Exercise data:
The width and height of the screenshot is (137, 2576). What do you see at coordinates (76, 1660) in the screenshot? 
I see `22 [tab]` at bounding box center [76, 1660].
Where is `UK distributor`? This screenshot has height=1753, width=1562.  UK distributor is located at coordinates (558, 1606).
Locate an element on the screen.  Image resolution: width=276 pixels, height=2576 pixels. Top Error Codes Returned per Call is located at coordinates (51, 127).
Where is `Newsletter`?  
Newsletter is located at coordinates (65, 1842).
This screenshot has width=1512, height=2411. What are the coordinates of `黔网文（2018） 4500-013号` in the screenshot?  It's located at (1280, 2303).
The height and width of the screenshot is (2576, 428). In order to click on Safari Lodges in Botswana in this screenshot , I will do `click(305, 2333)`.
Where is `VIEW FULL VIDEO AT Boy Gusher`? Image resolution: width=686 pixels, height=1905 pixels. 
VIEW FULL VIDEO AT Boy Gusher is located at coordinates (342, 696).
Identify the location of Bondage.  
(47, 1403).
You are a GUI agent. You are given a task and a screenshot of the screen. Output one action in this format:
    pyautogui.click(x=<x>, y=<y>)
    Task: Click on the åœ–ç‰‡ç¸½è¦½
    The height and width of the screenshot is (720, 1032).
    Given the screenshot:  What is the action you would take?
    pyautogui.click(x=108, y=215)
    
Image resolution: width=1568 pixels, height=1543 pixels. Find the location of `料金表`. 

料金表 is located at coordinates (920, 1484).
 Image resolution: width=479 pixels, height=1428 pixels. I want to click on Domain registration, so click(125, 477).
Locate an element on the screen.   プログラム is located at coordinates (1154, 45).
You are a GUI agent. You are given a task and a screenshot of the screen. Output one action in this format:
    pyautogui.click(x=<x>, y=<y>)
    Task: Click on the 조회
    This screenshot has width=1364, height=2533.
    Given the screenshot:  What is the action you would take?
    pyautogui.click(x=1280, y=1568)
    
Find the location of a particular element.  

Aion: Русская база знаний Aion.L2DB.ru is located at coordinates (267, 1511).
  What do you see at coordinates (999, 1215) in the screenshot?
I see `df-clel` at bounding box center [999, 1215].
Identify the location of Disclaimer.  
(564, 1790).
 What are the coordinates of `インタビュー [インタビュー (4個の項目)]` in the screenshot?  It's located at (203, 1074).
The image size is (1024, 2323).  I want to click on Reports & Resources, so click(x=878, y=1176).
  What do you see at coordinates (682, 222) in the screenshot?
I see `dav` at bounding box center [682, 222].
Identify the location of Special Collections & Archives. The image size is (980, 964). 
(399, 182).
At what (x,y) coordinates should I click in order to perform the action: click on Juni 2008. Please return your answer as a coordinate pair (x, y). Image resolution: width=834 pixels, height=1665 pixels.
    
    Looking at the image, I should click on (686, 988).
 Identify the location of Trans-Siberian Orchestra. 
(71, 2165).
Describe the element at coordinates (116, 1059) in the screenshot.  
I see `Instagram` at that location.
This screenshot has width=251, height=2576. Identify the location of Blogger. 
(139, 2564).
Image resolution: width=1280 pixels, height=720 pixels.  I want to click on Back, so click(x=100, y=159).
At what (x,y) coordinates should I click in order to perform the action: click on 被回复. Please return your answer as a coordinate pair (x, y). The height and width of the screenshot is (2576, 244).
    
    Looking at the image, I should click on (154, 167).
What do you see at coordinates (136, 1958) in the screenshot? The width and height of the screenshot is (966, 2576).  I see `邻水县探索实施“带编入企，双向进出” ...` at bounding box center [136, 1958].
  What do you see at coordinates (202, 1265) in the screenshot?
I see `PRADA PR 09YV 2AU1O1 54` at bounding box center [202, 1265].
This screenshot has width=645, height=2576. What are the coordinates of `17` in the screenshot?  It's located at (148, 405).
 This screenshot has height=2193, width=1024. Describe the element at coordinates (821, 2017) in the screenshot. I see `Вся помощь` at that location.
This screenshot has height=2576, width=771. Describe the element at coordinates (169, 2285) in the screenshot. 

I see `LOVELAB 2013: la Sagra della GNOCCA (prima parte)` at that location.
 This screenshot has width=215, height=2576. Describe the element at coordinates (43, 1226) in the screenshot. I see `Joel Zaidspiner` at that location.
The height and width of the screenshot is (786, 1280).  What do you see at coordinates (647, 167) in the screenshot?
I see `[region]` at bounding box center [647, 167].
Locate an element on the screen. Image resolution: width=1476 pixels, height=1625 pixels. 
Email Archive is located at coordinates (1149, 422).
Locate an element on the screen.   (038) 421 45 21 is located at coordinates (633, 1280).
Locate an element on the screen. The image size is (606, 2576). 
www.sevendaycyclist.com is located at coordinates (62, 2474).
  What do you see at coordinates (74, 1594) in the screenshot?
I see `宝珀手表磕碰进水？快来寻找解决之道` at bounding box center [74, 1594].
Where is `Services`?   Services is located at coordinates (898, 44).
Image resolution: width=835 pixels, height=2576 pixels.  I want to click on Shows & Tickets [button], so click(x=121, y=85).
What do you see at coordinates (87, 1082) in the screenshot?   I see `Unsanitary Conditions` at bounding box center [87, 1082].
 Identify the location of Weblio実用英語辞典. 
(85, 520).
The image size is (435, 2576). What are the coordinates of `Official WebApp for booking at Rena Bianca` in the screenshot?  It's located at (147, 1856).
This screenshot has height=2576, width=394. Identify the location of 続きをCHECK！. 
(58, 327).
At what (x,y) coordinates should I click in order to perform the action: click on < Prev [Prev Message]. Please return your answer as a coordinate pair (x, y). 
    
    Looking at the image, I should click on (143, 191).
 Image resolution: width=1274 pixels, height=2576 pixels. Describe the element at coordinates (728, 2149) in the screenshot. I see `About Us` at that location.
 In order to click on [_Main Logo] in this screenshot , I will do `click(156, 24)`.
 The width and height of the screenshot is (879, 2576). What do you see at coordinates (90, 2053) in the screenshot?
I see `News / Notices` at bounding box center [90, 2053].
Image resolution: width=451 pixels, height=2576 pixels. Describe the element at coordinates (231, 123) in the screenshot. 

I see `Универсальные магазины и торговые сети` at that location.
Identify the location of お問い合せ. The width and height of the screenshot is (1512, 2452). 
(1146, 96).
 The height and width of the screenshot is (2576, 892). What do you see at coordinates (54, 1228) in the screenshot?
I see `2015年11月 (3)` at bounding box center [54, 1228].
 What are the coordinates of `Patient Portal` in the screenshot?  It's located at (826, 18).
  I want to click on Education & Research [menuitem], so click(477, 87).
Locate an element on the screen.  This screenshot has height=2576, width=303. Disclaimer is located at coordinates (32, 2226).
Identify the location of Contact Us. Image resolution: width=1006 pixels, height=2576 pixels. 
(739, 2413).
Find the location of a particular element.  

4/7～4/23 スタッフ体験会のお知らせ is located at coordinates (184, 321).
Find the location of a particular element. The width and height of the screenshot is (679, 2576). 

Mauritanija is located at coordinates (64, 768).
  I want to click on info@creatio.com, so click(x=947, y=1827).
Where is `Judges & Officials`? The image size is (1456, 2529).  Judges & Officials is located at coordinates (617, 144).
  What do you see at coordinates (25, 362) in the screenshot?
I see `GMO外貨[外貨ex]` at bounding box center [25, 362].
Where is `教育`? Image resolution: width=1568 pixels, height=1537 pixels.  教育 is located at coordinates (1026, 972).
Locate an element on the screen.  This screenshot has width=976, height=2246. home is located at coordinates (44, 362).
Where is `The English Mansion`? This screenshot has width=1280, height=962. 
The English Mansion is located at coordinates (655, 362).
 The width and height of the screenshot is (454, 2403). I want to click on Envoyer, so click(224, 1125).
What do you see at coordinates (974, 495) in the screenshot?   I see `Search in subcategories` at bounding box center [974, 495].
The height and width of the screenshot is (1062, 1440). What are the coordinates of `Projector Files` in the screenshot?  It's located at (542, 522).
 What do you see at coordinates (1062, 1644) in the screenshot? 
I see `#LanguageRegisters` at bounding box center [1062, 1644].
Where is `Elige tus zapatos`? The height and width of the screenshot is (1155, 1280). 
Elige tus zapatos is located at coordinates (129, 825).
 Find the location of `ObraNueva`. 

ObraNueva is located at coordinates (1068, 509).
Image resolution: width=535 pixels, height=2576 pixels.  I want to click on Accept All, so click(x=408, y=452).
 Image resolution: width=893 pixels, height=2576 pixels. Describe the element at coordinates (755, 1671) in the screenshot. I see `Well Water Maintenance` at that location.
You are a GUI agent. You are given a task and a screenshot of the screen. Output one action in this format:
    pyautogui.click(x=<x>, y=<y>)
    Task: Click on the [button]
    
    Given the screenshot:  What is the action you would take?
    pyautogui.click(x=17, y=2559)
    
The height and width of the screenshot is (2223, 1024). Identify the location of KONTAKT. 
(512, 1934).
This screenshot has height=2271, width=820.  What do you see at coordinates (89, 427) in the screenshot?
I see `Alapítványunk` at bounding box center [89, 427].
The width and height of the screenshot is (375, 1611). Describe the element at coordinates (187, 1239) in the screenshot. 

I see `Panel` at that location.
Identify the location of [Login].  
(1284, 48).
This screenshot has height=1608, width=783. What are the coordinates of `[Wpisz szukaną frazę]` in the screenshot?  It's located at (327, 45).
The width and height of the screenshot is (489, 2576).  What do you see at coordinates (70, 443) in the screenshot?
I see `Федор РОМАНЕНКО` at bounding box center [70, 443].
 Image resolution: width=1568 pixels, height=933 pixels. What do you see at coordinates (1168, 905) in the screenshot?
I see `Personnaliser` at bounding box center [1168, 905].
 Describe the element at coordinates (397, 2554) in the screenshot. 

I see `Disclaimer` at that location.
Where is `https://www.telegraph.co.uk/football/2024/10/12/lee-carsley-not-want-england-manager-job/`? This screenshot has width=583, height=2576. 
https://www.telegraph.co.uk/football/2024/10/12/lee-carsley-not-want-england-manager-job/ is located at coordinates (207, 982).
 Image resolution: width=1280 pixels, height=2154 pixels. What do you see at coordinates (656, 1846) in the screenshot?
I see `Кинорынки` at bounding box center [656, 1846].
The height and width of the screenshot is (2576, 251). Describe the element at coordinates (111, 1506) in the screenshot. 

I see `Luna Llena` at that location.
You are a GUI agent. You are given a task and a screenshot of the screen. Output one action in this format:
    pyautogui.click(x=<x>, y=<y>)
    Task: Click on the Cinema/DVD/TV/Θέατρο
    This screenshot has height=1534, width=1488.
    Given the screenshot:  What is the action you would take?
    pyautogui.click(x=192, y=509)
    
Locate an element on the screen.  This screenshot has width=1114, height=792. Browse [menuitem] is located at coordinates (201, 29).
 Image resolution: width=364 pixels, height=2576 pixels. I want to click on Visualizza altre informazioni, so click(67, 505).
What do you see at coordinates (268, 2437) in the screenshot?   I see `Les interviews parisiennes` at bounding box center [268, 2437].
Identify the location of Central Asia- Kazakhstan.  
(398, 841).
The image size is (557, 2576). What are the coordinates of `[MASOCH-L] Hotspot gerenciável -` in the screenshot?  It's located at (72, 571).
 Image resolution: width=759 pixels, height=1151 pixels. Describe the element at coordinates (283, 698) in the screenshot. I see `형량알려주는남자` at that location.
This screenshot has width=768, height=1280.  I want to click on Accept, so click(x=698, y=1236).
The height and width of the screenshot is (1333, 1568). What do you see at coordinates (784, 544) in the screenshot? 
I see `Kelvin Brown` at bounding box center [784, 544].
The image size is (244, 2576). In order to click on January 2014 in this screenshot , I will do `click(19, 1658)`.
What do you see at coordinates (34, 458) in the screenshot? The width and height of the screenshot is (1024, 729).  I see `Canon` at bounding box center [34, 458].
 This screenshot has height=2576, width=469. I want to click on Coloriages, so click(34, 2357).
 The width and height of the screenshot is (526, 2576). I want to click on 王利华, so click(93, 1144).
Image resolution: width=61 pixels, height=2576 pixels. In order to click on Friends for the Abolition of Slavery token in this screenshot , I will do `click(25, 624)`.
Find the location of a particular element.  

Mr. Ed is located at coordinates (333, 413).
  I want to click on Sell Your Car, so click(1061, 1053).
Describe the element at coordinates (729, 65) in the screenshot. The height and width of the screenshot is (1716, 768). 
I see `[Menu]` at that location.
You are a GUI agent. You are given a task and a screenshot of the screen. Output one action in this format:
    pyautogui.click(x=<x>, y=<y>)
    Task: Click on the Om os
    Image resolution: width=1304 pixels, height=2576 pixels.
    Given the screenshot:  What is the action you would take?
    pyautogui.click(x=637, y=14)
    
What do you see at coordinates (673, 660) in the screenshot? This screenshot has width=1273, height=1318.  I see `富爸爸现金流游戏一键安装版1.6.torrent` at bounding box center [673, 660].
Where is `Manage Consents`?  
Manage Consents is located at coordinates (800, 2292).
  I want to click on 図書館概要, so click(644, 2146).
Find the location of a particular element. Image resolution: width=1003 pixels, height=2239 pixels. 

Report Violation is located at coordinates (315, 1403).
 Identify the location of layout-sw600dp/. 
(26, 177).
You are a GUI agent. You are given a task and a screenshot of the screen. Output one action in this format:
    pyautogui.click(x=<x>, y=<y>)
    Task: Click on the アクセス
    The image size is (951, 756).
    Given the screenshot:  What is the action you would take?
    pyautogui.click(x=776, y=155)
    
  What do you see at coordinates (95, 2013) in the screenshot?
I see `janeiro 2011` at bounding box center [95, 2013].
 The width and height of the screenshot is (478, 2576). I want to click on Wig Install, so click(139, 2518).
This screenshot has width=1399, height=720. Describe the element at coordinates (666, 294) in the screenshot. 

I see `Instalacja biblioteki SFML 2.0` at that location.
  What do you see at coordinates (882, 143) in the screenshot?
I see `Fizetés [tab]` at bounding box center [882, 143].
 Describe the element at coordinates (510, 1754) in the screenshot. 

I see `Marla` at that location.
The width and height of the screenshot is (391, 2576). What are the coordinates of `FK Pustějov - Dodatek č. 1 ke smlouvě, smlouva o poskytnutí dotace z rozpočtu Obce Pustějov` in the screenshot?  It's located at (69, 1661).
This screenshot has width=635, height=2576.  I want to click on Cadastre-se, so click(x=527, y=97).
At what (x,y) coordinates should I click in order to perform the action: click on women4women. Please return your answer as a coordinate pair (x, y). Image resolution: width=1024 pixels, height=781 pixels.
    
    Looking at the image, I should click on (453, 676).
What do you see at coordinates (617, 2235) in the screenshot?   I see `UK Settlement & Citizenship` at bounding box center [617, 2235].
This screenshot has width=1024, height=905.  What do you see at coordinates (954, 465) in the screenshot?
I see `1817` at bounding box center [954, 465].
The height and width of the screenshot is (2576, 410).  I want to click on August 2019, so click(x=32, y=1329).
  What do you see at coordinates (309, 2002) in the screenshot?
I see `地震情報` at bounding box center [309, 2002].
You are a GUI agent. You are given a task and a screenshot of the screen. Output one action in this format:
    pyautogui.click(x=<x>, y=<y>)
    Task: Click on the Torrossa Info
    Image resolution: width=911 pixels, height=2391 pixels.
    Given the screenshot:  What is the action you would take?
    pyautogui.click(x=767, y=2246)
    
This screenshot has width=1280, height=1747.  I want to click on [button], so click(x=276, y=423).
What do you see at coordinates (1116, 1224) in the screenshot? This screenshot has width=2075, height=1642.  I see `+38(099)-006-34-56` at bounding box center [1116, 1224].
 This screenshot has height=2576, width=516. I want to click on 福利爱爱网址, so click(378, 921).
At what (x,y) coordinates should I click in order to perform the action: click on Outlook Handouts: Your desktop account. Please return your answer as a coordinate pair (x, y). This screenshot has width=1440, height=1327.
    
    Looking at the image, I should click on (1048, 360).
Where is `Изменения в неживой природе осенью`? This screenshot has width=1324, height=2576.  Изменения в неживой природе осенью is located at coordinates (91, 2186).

Work instructions: Scan the listing for the string "button". Copy each line that has it.

Answer to this task:
Image resolution: width=835 pixels, height=2576 pixels.  I want to click on Shows & Tickets [button], so click(x=121, y=85).
    Task: Click on the [button]
This screenshot has width=1280, height=1747.  I want to click on [button], so click(x=276, y=423).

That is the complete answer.